Who Goes There? Measuring Library Web Site Usage

feature

Who Goes There?
Measuring Library Web Site Usage

Kathleen Bauer

ONLINE, January 2000
Copyright © 2000 Information Today, Inc.

After all the work, time, and money that's invested in building and maintaining the library Web site, you and your staff will most likely want to know who, if anyone, is using it. Additionally, what features and resources do visitors use most often? Are the people accessing the site the same people who come into the library? How do people find the Web site? Do they use a search engine?

These are usage questions, and librarians already have experience in gathering usage data. For example, librarians count the number of questions asked at a reference desk as a way of measuring its use. Like the reference desk, the library Web site represents a service point. The Web site service point, however, is electronic, and it requires new methods of measuring usage.

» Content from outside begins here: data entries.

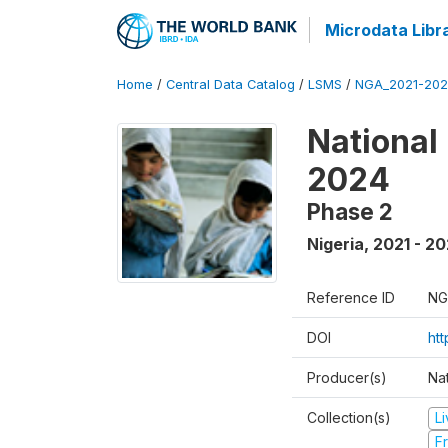
Microdata Libr
Home
/
Central Data Catalog
/
LSMS
/
NGA_2021-202
National
2024
Phase 2
Nigeria
,
2021 - 2
Reference ID
NG
DOI
ht
Producer(s)
Nat
Collection(s)
L
Fr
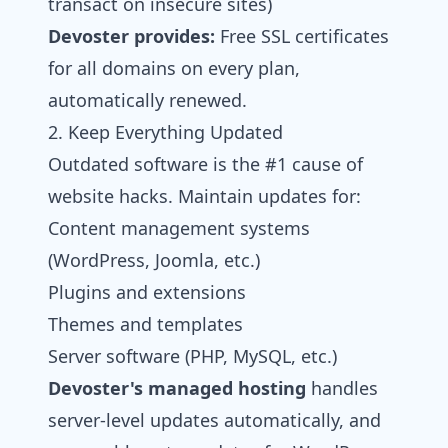
transact on insecure sites)
Devoster
provides:
Free SSL certificates
for all domains on every plan,
automatically renewed.
2. Keep Everything Updated
Outdated software is the #1 cause of
website hacks. Maintain updates for:
Content management systems
(WordPress, Joomla, etc.)
Plugins and extensions
Themes and templates
Server software (PHP, MySQL, etc.)
Devoster's
managed hosting
handles
server-level updates automatically, and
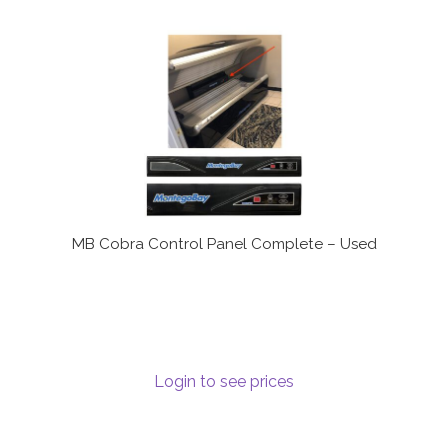
MB Cobra Control Panel Complete – Used
Login to see prices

Understanding the basics of Web server technology and the data servers record is a good start in developing usage measurement techniques. After that, you can explore the software that exists to help you make sense of Web site statistics, and find the right software for your system.

WEB SERVER LOG FILES

Every transaction on the Internet consists of a request from a browser client and a corresponding action from the computer server. Each individual client/server transaction is recorded on the server in what is called a server log file. Its most basic form is called the common log file. [Note: In the examples that follow, log entries typically appear as a single line of text.]

The Common Log File

The common log file format is the standard set by the World Wide Web Consortium. The syntax of an entry in a common log file looks like the following:

remotehost rfc931 authuser [date] "request" status bytes

Broken out, each component of a common log file has its own meaning.

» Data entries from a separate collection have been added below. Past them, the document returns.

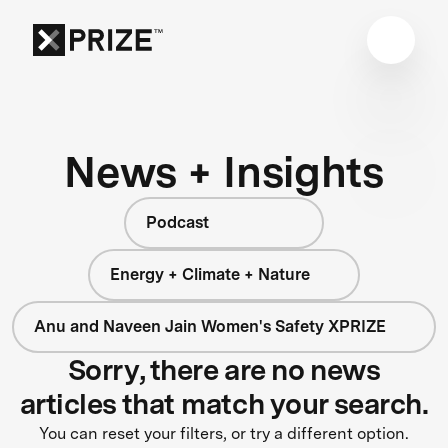
News + Insights
Podcast
Energy + Climate + Nature
Anu and Naveen Jain Women's Safety XPRIZE
Sorry, there are no news
articles that match your search.
You can reset your filters, or try a different option.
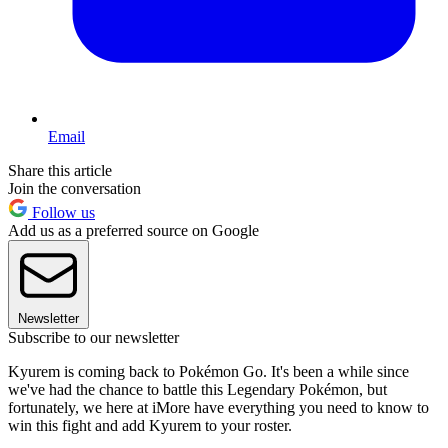
Email
Share this article
Join the conversation
Follow us
Add us as a preferred source on Google
Newsletter
Subscribe to our newsletter
Kyurem is coming back to Pokémon Go. It's been a while since
we've had the chance to battle this Legendary Pokémon, but
fortunately, we here at iMore have everything you need to know to
win this fight and add Kyurem to your roster.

remotehost: The name of the computer accessing the Web server.
rfc931: The name of the remote user. This field is often blank.
authuser: The login of the remote user. This field is also often blank.
[date]: Date and time of the access request.
"request": The URL of the file requested, exactly as the client requested it.
Status: the error code generated by the request and returned to the client.
Bytes: size in bytes of the document returned to the client.

A typical log entry might look something like:

gateway.iso.com - - [10/MAY/1999:00:10:30 -000] "GET /class.html HTTP/1.1" 200 10000

In this example, the remote host is gateway.iso.com. The next two fields, rfc931 and authuser, are blank (represented by dashes). The request was made on May 10, 1999 at 10 minutes after midnight. The file requested was class.html. The error code 200 (status OK) was returned, and the file requested was 10,000 bytes in size.

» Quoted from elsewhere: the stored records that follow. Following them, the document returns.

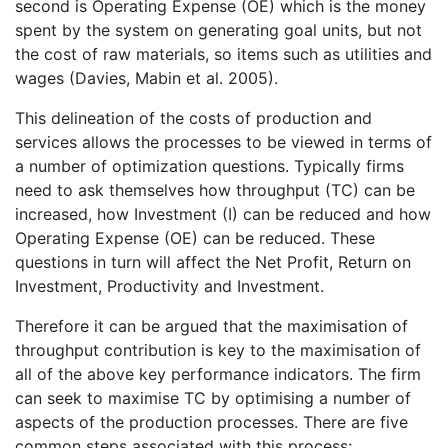
second is Operating Expense (OE) which is the money
spent by the system on generating goal units, but not
the cost of raw materials, so items such as utilities and
wages (Davies, Mabin et al. 2005).
This delineation of the costs of production and
services allows the processes to be viewed in terms of
a number of optimization questions. Typically firms
need to ask themselves how throughput (TC) can be
increased, how Investment (I) can be reduced and how
Operating Expense (OE) can be reduced. These
questions in turn will affect the Net Profit, Return on
Investment, Productivity and Investment.
Therefore it can be argued that the maximisation of
throughput contribution is key to the maximisation of
all of the above key performance indicators. The firm
can seek to maximise TC by optimising a number of
aspects of the production processes. There are five
common steps associated with this process;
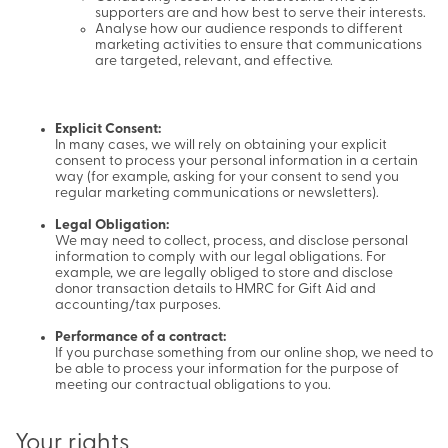
supporters are and how best to serve their interests.
Analyse how our audience responds to different
marketing activities to ensure that communications
are targeted, relevant, and effective.
Explicit Consent:
In many cases, we will rely on obtaining your explicit
consent to process your personal information in a certain
way (for example, asking for your consent to send you
regular marketing communications or newsletters).
Legal Obligation:
We may need to collect, process, and disclose personal
information to comply with our legal obligations. For
example, we are legally obliged to store and disclose
donor transaction details to HMRC for Gift Aid and
accounting/tax purposes.
Performance of a contract:
If you purchase something from our online shop, we need to
be able to process your information for the purpose of
meeting our contractual obligations to you.
Your rights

The common log file format may be the standard, but variations of log files exist. Additional information may be stored in referrer and agent logs.

Referrer Log File

Many servers record information about the referrer site, or the URL a visitor came from immediately before making a request for a page at the current Web site.

08/02/99, 12:02:35, http://ink.yahoo.com/bin/query?p="sample+log+file"&b=21&hc=0&hs=0, 999.999.999.99, jaz.med.yale.edu

In this example, the referring page was a search engine, ink.yahoo.com, and the search used to find the requested page was "sample log file." (Many Web designers and marketers are interested in the search words that lead users to their sites.) Note that the IP address of the computer making the request, 999.999.999.99, is also recorded here.

Agent Log File

A third type of recording is the agent log. An agent log records the browser and operating system used by a visitor. It will also record the name of spiders or robots used to probe your Web site. An example of a hit from a Northern Light search engine, recorded in an agent log, might look like:

07/09/99, 13:59:24, , 999.999.99.99, scooby.northernlight.com, crawler@northernlight.com, Gulliver/1.2

In addition to the standard information about the date, time, and IP address, crawler@northernlight.com tells you that this hit came from a crawler. A hit from a Web browser would reveal the browser name and version, such as Mozilla/4.0. This probably means the visitor's browser was Netscape version 4.0 (Mozilla was the code name for Netscape and is still used for a browser compliant with the open-source Netscape code.) Browser information, however, is not always considered reliable.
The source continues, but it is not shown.